In this case it's clear that base isn't in scope for __generatePowers; an exception results for both (unless you were unlucky enough to also have a base global, in which case you get a wrongness).

This doesn't happen for list comprehensions due to some internal details on how they're evaluated, however that behaviour goes away in Python 3 which will fail equally for both cases. Some discussion here.
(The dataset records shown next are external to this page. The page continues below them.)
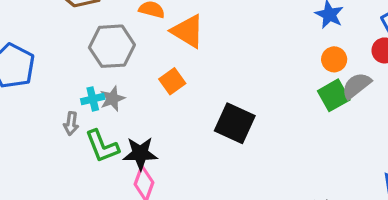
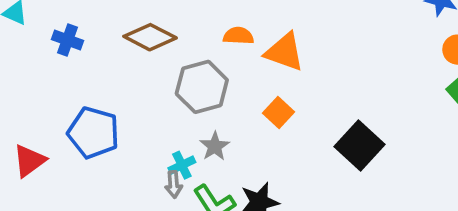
cyan cross: (93, 99) -> (182, 165), moved
black square: (235, 123) -> (359, 145), turned 30

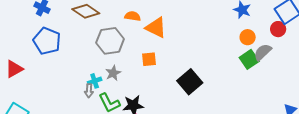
orange square: (279, 113) -> (149, 59), turned 35
blue pentagon: (93, 133) -> (47, 41), moved

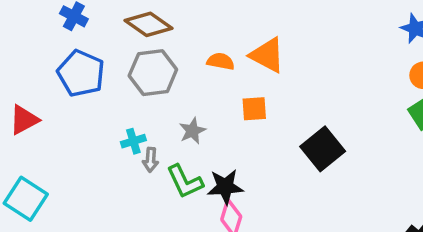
orange semicircle: (133, 16) -> (221, 61), moved
gray hexagon: (110, 41) -> (153, 73), moved
cyan cross: (95, 81) -> (133, 141), moved

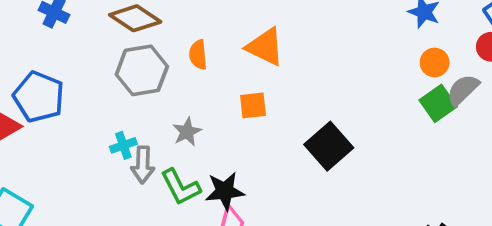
orange semicircle: (221, 61) -> (198, 55), moved, turned -104
blue pentagon: (81, 73) -> (39, 97), moved
gray arrow: (151, 160) -> (143, 165), size x1.4

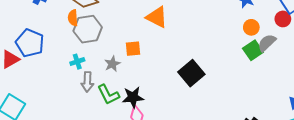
orange semicircle: (198, 55) -> (73, 18), moved
orange square: (253, 105) -> (133, 49), moved
cyan cross: (123, 145) -> (77, 62), moved

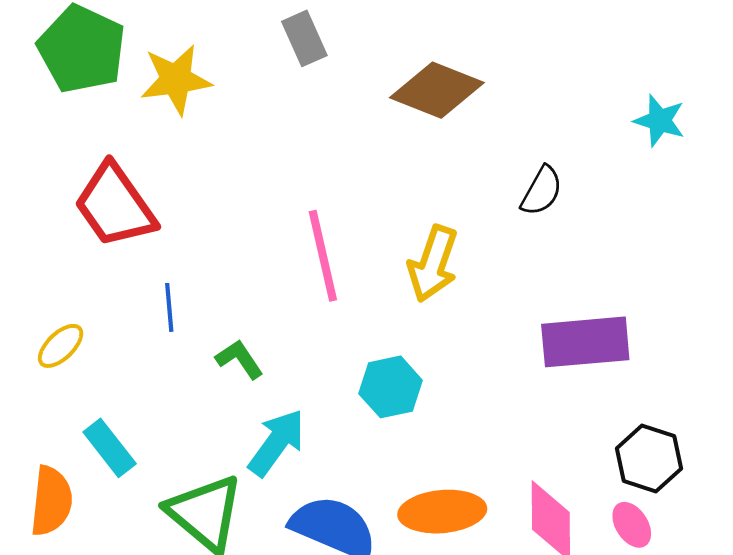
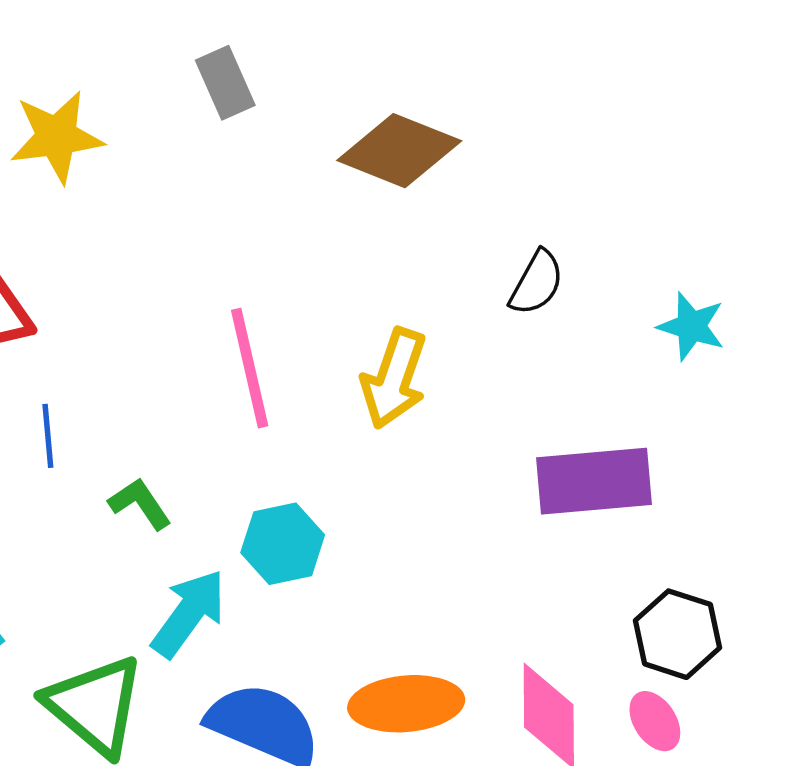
cyan star: (660, 121) -> (691, 326), moved
cyan hexagon: (391, 387) -> (283, 544), moved

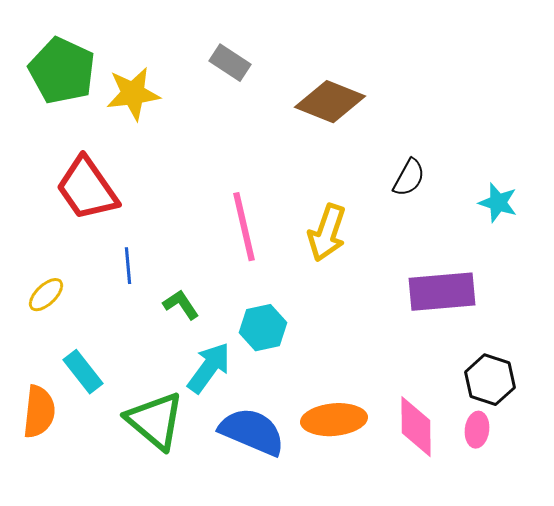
gray rectangle: (225, 83) -> (230, 63), turned -33
pink ellipse: (655, 721) -> (477, 430), turned 40

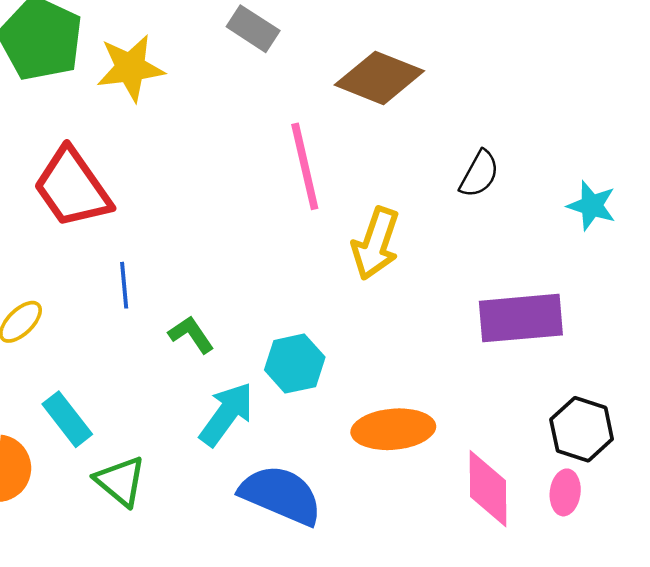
pink line: (244, 227) -> (305, 166), moved
orange ellipse: (334, 420) -> (393, 429), moved
green triangle: (155, 421) -> (120, 481), moved, size x0.7

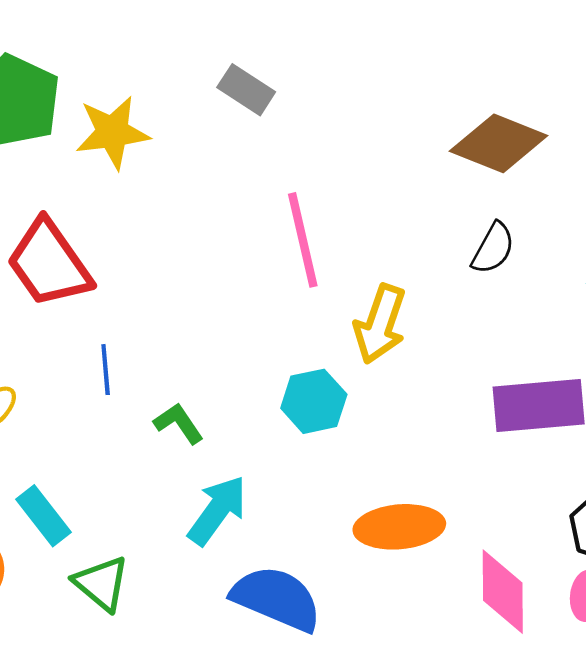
brown diamond: (379, 78) -> (499, 143), moved
cyan hexagon: (295, 364) -> (314, 401), moved

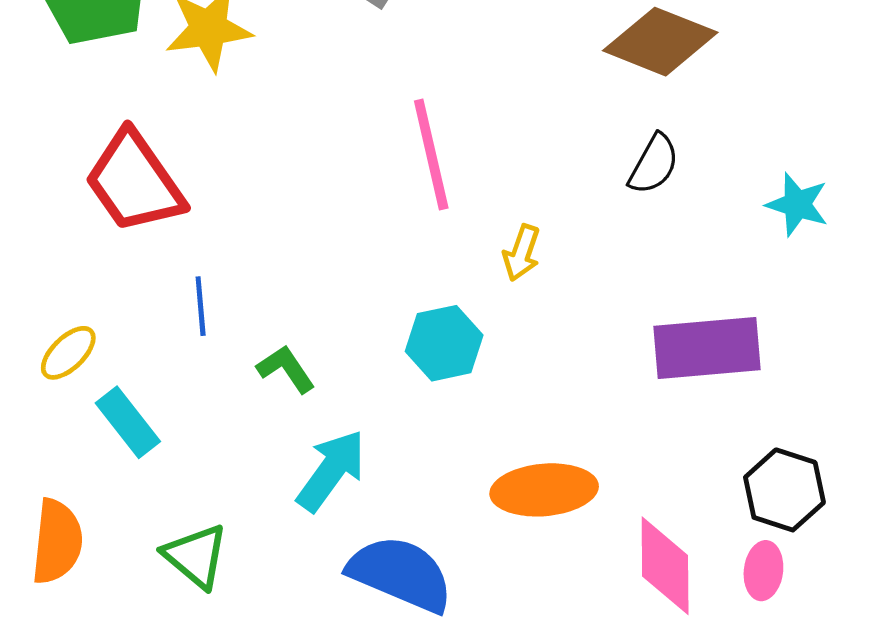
yellow arrow: (380, 324) -> (522, 253), size x0.6
cyan rectangle: (43, 516) -> (128, 422), moved

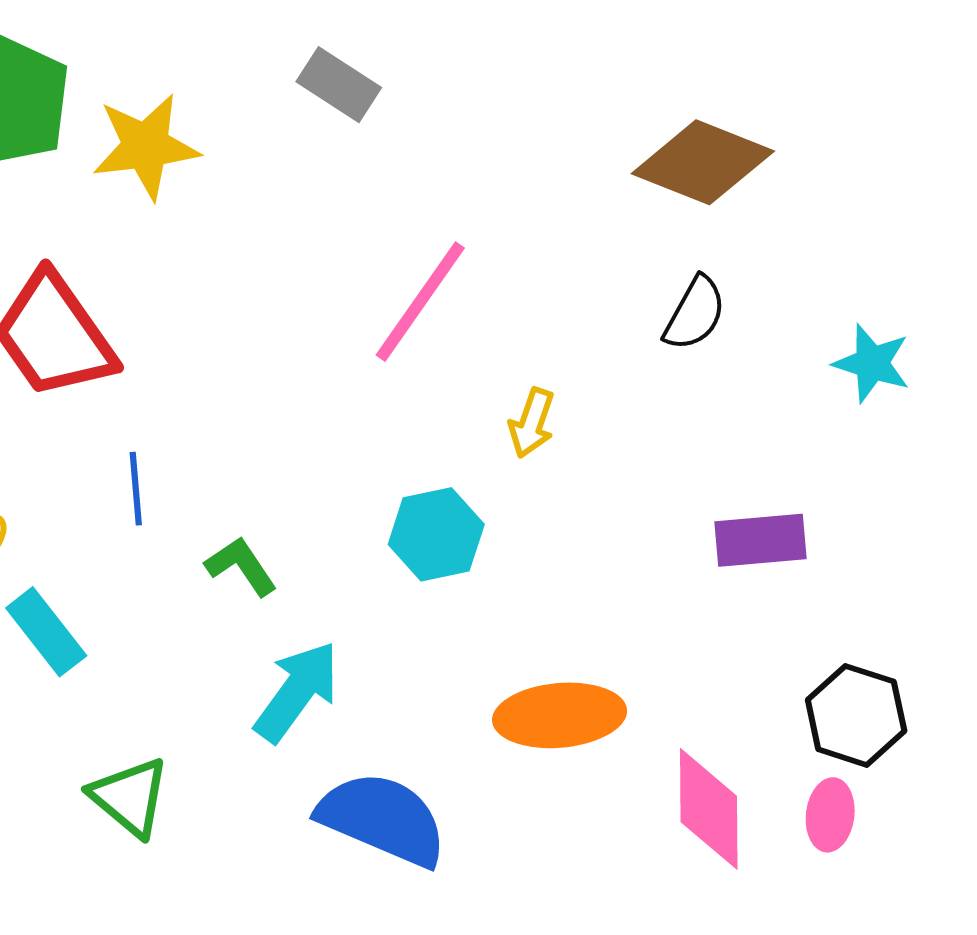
pink line: (431, 154) -> (420, 302), turned 48
purple rectangle: (707, 348) -> (761, 540), size x0.7

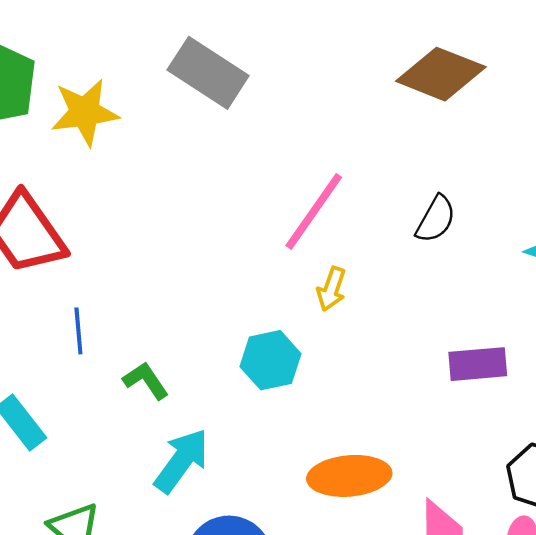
gray rectangle: (339, 85) -> (208, 73), size x1.5
brown diamond: (703, 162) -> (441, 74), moved
pink line: (420, 302) -> (314, 211), moved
A workaround can be had using a lambda with the same technique we relied on back in the bad old days before nested_scopes:

class Brie(object):
    base= 2
    powers= map(lambda i, base= base: base**i, xrange(5))
bobince
+2  A: 

From PEP 289:

After exploring many possibilities, a consensus emerged that binding issues were hard to understand and that users should be strongly encouraged to use generator expressions inside functions that consume their arguments immediately. For more complex applications, full generator definitions are always superior in terms of being obvious about scope, lifetime, and binding [6].

[6] (1, 2) Patch discussion and alternative patches on Source Forge http://www.python.org/sf/872326

It's how generator expressions are scoped as far as I can make out.